### Try it
Please copy every line from the records below that contains the string "poudre".

### Task data
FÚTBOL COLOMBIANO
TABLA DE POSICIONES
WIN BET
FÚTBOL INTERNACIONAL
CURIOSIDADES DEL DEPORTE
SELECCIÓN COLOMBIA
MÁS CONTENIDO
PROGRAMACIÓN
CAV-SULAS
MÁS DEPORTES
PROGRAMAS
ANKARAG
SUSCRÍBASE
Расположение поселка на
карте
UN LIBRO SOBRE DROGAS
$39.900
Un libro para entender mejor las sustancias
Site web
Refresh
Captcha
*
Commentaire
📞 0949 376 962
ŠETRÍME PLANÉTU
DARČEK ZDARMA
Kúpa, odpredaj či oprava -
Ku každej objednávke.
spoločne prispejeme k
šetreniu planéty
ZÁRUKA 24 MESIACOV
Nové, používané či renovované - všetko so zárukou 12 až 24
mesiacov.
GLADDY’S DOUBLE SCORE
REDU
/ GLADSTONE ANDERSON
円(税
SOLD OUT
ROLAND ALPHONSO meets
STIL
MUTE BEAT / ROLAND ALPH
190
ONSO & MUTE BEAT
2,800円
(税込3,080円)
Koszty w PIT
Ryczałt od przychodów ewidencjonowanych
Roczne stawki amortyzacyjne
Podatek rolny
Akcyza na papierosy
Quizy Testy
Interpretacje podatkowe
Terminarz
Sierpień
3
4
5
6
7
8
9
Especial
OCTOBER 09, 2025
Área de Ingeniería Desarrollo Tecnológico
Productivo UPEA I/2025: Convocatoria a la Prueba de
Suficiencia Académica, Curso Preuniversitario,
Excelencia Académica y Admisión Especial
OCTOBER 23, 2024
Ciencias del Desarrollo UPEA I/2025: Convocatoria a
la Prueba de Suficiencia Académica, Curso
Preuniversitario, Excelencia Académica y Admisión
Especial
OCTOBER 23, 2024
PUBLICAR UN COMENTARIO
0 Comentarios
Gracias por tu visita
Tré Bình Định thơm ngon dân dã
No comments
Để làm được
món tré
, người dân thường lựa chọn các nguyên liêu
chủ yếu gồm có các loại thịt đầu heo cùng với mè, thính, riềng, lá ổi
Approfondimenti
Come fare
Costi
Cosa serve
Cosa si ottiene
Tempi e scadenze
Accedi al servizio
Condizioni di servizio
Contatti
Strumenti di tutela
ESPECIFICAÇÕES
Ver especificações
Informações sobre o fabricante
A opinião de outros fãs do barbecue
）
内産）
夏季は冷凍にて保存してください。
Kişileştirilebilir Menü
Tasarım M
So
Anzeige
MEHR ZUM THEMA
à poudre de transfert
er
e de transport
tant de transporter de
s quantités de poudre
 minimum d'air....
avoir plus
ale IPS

### Answer space
à poudre de transfert
s quantités de poudre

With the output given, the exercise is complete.